My Lords, I support the comments made by my noble friend, Lord Lipsey. There is a case for setting up some sensible monitoring arrangements. This is not just to check up on the Government, but to make sure that this system is working in the way that everybody wants it to. It is a big change, and we are starting from a position which means we have to grasp the nettle, as the noble Lord, Lord Sharkey, said. I strongly support his amendments.
I want to refresh the House’s memory of what we said in the Dilnot commission report. I will briefly detain noble Lords with a quote:
“There is very poor understanding of how the adult social care system currently works and how much it can potentially cost. Many people live under the false impression that social care will
be free if they need it. If people are confused over how the system works and the costs that they potentially face, they will not prepare appropriately for the future.”
That setting was why two of our 10 recommendations were that the Government should develop a major new information and advice strategy to help when care needs arise. To encourage people to plan ahead for their later life, we recommended that the Government should invest in an awareness campaign. We deliberately put those responsibilities on the Government. We did not put them on local authorities. We did this because we thought that unless the Government of the day—and this would apply to a Labour Government as much as a coalition Government—took a grip on this awareness campaign and planned the information and advice strategy, we would end up with a badly informed public and a mishmash of different local authority systems up and down the country.

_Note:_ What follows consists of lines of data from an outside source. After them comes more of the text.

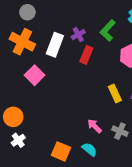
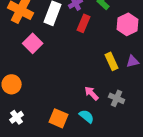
white cross: (18, 140) -> (17, 117), moved

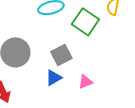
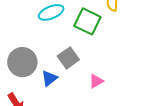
blue triangle: (54, 78) -> (49, 78), moved

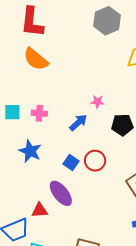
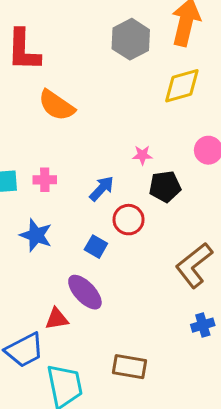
orange semicircle: (36, 59) -> (56, 105), moved
pink star: (97, 102) -> (142, 155), moved
red circle: (95, 161) -> (129, 220), moved

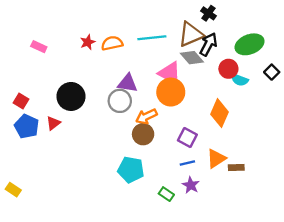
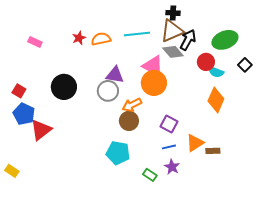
black cross: (208, 13) -> (173, 13), moved, turned -32
orange diamond: (220, 113) -> (216, 100), moved
red triangle: (53, 123) -> (41, 130), moved, size x1.6

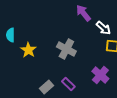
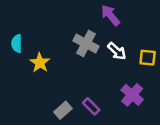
white arrow: (103, 28) -> (117, 51), moved
gray cross: (66, 49) -> (86, 43), moved

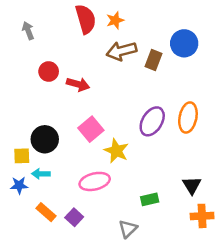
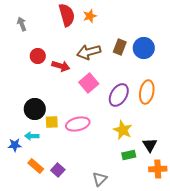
blue circle: (184, 43) -> (144, 48), moved
brown arrow: (121, 51) -> (89, 52), moved
pink square: (91, 129) -> (89, 83), moved
yellow star: (116, 151) -> (123, 130), moved
yellow square: (22, 156) -> (52, 122), moved
pink ellipse: (95, 181) -> (78, 124), moved
green rectangle: (150, 199) -> (129, 155), moved

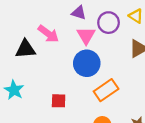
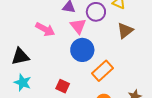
black triangle: (25, 49) -> (20, 56), moved
red square: (59, 101) -> (63, 86), turned 32

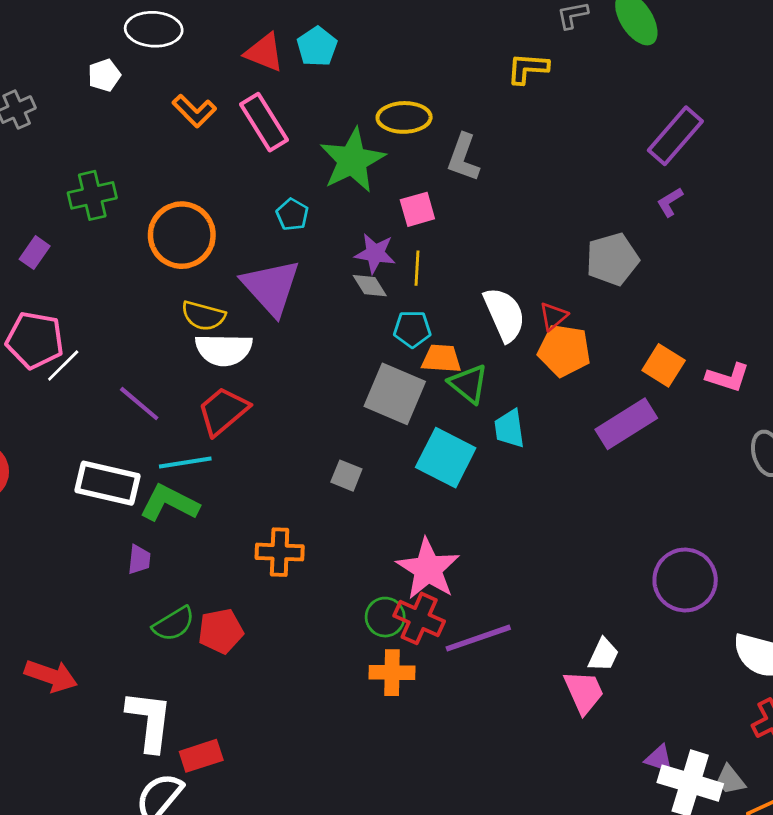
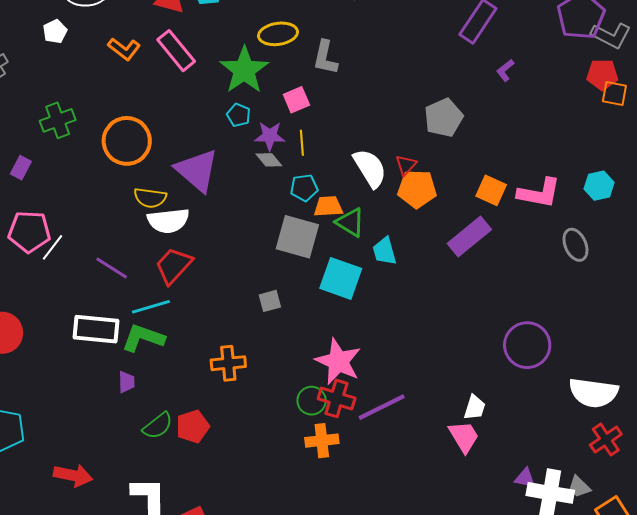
purple L-shape: (670, 202) -> (505, 70), moved
cyan pentagon: (292, 214) -> (239, 115), moved
pink L-shape: (728, 377) -> (539, 193), size x1.4
gray square: (346, 476) -> (270, 301), turned -30

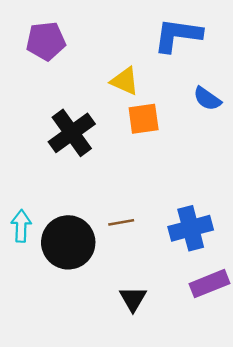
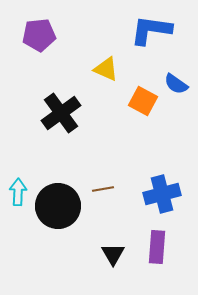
orange square: (144, 119) -> (143, 101), moved, turned 36
purple rectangle: (210, 284) -> (157, 247), moved, turned -64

We are not going to make this system work well or deliver the changes in the Bill and in the Dilnot commission report, unless there is investment. In our report we put the price tag of this as being a massive public awareness campaign. The public do not start from a position of being well informed about how they prepare for the future care and support needs that they will have in later life. The only way to start to change that is for the Government to grasp the nettle. I strongly support the proposals of the noble Lord, Lord Sharkey, to put this in the Bill. We should put a clear responsibility on the Secretary of State to run with the ball on this issue and, in effect, to monitor progress, not on a five-year basis but on a regular, annual basis. If we do not do something like this, we will live to regret it. We will see failure of implementation and failure to take the public with us on this major set of changes.